Wie bei den Arbeitern gibt es sowohl bei den technischen als auch bei den kaufmännischen Angestellten mehr Beförderungen als Neueinstellungen. Zwar ist das Verhältnis von Beförderungen zu Neueinstellungen nicht ganz so groß wie bei den Arbeitern, aber das Verhältnis zu der durchschnittlichen Anzahl der Beschäftigten ist hier doppelt so groß, was auf eine höhere Dynamik im Arbeitsmarkt der Angestellten hinweist. Bei separaten Auswertungen für die einzelnen Ebenen zeigt sich ein ähnliches Muster wie zuvor. Auf den Einstiegsebenen (Ebenen 1 und 3) finden mehr Neueinstellungen als Beförderungen und auf den jeweils nachgelagerten Ebenen tendenziell mehr Beförderungen als Neueinstellungen statt.

Interessanterweise scheinen in dem von uns betrachteten Unternehmen relativ deutliche Eintrittspositionen für Arbeiter – insbesondere für Facharbeiter – zu existieren. Die Abschottung der Angestellten vom externen Arbeitsmarkt ist dagegen deutlich schwächer, aber dennoch in bestimmten Grenzen zu beobachten. Die Resultate kommen den Ausführungen von Doeringer und Piore (1971) relativ nahe. Die deskriptiven Auswertungen zeigen weiterhin für alle drei Gruppen, dass innerbetrieblichen Karrieren in der Hierarchie große Bedeutung zukommt. Neu eingestellte Arbeitnehmer sind im Durchschnitt jünger, die durchschnittliche Länge der Betriebszugehörigkeit ist recht hoch und nimmt mit der Hierarchieebene zu. Es gibt mehr Beförderungen als Neueinstellungen. Zudem stellt das Unternehmen Arbeitnehmer mit höheren formalen Bildungsabschlüssen ein als bereits beschäftigte Arbeitnehmer auf der gleichen Ebene haben. Mögliche ökonomische Gründe für diesen Befund könnten zum einen darin liegen, dass das Untenehmen formale Bildungsabschlüsse als Signal nutzt, um neu eingestellte Arbeitnehmer in die Hierarchie einzuordnen.
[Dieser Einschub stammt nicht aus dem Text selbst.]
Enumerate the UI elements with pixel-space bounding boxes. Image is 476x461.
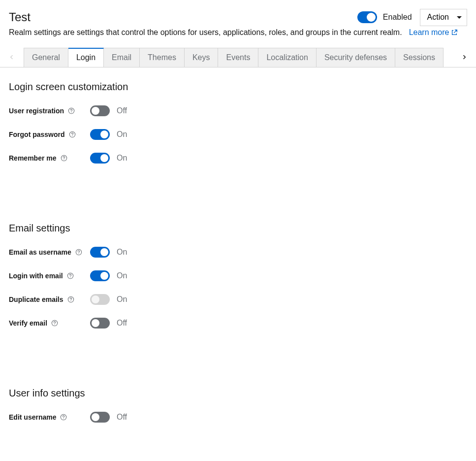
switch-state-text: On bbox=[117, 295, 127, 304]
form-label-wrap: Forgot password bbox=[9, 131, 90, 138]
form-row: Verify emailOff bbox=[9, 318, 467, 329]
section: Email settingsEmail as usernameOnLogin w… bbox=[9, 223, 467, 329]
remember-me-switch[interactable] bbox=[90, 153, 110, 164]
form-row: Email as usernameOn bbox=[9, 247, 467, 258]
switch-wrap: Off bbox=[90, 412, 127, 423]
svg-point-5 bbox=[63, 159, 64, 160]
form-label: Edit username bbox=[9, 413, 56, 421]
tabs-container: GeneralLoginEmailThemesKeysEventsLocaliz… bbox=[0, 48, 476, 67]
switch-wrap: On bbox=[90, 270, 127, 281]
form-label: Duplicate emails bbox=[9, 296, 63, 303]
form-label-wrap: Edit username bbox=[9, 413, 90, 421]
form-row: Login with emailOn bbox=[9, 270, 467, 281]
switch-wrap: Off bbox=[90, 105, 127, 116]
user-registration-switch[interactable] bbox=[90, 105, 110, 116]
form-label-wrap: Email as username bbox=[9, 248, 90, 256]
help-icon[interactable] bbox=[61, 155, 67, 162]
help-icon[interactable] bbox=[67, 272, 74, 279]
form-label-wrap: Duplicate emails bbox=[9, 296, 90, 303]
section-title: Login screen customization bbox=[9, 81, 467, 93]
switch-state-text: Off bbox=[117, 413, 127, 422]
email-as-username-switch[interactable] bbox=[90, 247, 110, 258]
help-icon[interactable] bbox=[75, 249, 82, 256]
svg-point-7 bbox=[78, 253, 79, 254]
form-label: Remember me bbox=[9, 154, 57, 162]
switch-state-text: Off bbox=[117, 106, 127, 115]
form-label-wrap: Verify email bbox=[9, 319, 90, 327]
svg-point-11 bbox=[70, 300, 71, 301]
tab-security-defenses[interactable]: Security defenses bbox=[317, 48, 395, 67]
help-icon[interactable] bbox=[51, 320, 58, 327]
switch-wrap: On bbox=[90, 153, 127, 164]
form-row: User registrationOff bbox=[9, 105, 467, 116]
learn-more-text: Learn more bbox=[409, 28, 449, 37]
form-label-wrap: Login with email bbox=[9, 272, 90, 280]
learn-more-link[interactable]: Learn more bbox=[409, 28, 458, 37]
form-row: Forgot passwordOn bbox=[9, 129, 467, 140]
caret-down-icon bbox=[457, 16, 462, 19]
form-label: Verify email bbox=[9, 319, 47, 327]
tab-events[interactable]: Events bbox=[218, 48, 258, 67]
action-dropdown[interactable]: Action bbox=[420, 9, 467, 26]
tab-general[interactable]: General bbox=[24, 48, 68, 67]
tab-keys[interactable]: Keys bbox=[185, 48, 219, 67]
realm-enabled-switch[interactable] bbox=[357, 11, 377, 23]
action-label: Action bbox=[427, 12, 449, 23]
switch-state-text: On bbox=[117, 248, 127, 257]
page-title: Test bbox=[9, 10, 31, 24]
tab-sessions[interactable]: Sessions bbox=[395, 48, 444, 67]
help-icon[interactable] bbox=[67, 296, 74, 303]
switch-state-text: On bbox=[117, 154, 127, 163]
form-label: Email as username bbox=[9, 248, 71, 256]
svg-point-3 bbox=[72, 135, 72, 136]
help-icon[interactable] bbox=[60, 414, 67, 421]
switch-wrap: On bbox=[90, 294, 127, 305]
form-row: Remember meOn bbox=[9, 153, 467, 164]
tab-themes[interactable]: Themes bbox=[140, 48, 185, 67]
switch-wrap: On bbox=[90, 129, 127, 140]
help-icon[interactable] bbox=[68, 107, 75, 114]
verify-email-switch[interactable] bbox=[90, 318, 110, 329]
svg-point-15 bbox=[63, 418, 64, 419]
enabled-label: Enabled bbox=[383, 13, 412, 22]
tab-login[interactable]: Login bbox=[68, 48, 104, 67]
switch-state-text: Off bbox=[117, 319, 127, 328]
login-with-email-switch[interactable] bbox=[90, 270, 110, 281]
form-label: User registration bbox=[9, 107, 64, 115]
tab-scroll-left[interactable] bbox=[0, 48, 24, 67]
tab-localization[interactable]: Localization bbox=[258, 48, 317, 67]
form-label-wrap: Remember me bbox=[9, 154, 90, 162]
tab-email[interactable]: Email bbox=[104, 48, 140, 67]
section: User info settingsEdit usernameOff bbox=[9, 388, 467, 423]
edit-username-switch[interactable] bbox=[90, 412, 110, 423]
switch-wrap: On bbox=[90, 247, 127, 258]
switch-wrap: Off bbox=[90, 318, 127, 329]
svg-point-1 bbox=[71, 112, 72, 112]
section-title: User info settings bbox=[9, 388, 467, 399]
help-icon[interactable] bbox=[69, 131, 76, 138]
svg-point-9 bbox=[70, 277, 70, 277]
forgot-password-switch[interactable] bbox=[90, 129, 110, 140]
duplicate-emails-switch bbox=[90, 294, 110, 305]
external-link-icon bbox=[451, 29, 458, 36]
form-row: Duplicate emailsOn bbox=[9, 294, 467, 305]
form-row: Edit usernameOff bbox=[9, 412, 467, 423]
section: Login screen customizationUser registrat… bbox=[9, 81, 467, 164]
form-label: Forgot password bbox=[9, 131, 65, 138]
svg-point-13 bbox=[54, 324, 55, 325]
switch-state-text: On bbox=[117, 271, 127, 280]
tab-scroll-right[interactable] bbox=[452, 48, 476, 67]
page-description: Realm settings are settings that control… bbox=[9, 28, 402, 37]
switch-state-text: On bbox=[117, 130, 127, 139]
section-title: Email settings bbox=[9, 223, 467, 234]
form-label-wrap: User registration bbox=[9, 107, 90, 115]
form-label: Login with email bbox=[9, 272, 63, 280]
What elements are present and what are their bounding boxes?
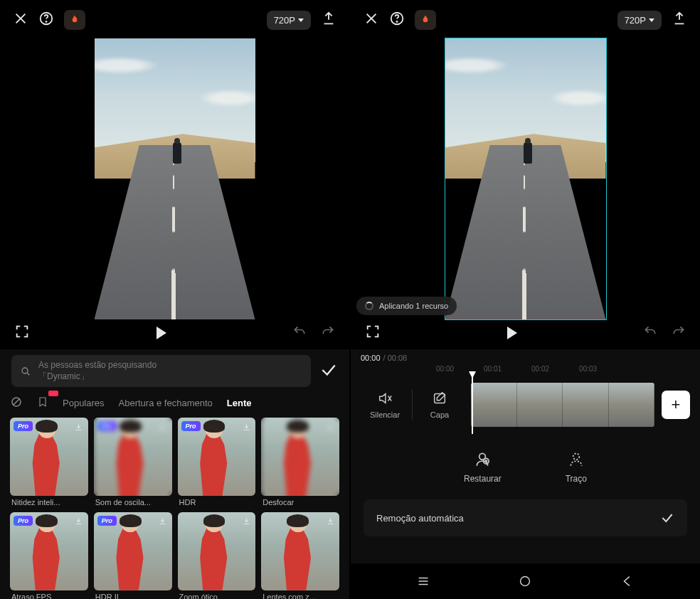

Nach Chan (1996) kann zum anderen eine alternative Interpretation im Zusammenhang mit der Anreizgestaltung im Rahmen von Beförderungsturnieren erfolgen. Um einen Effizienzverlust in der Anreizsetzung auszugleichen, muss ein auf einer höheren Ebene eingestellter – und somit einem Insider vorgezogener – Arbeitnehmer produktiver sein als der nicht beförderte Insider. Ein höherer Bildungsabschluss kann dementsprechend als Proxy für die Produktivität gewertet werden. Diese Überlegung wird eher dann zutreffen, wenn Fähigkeiten von allgemeiner Natur sind.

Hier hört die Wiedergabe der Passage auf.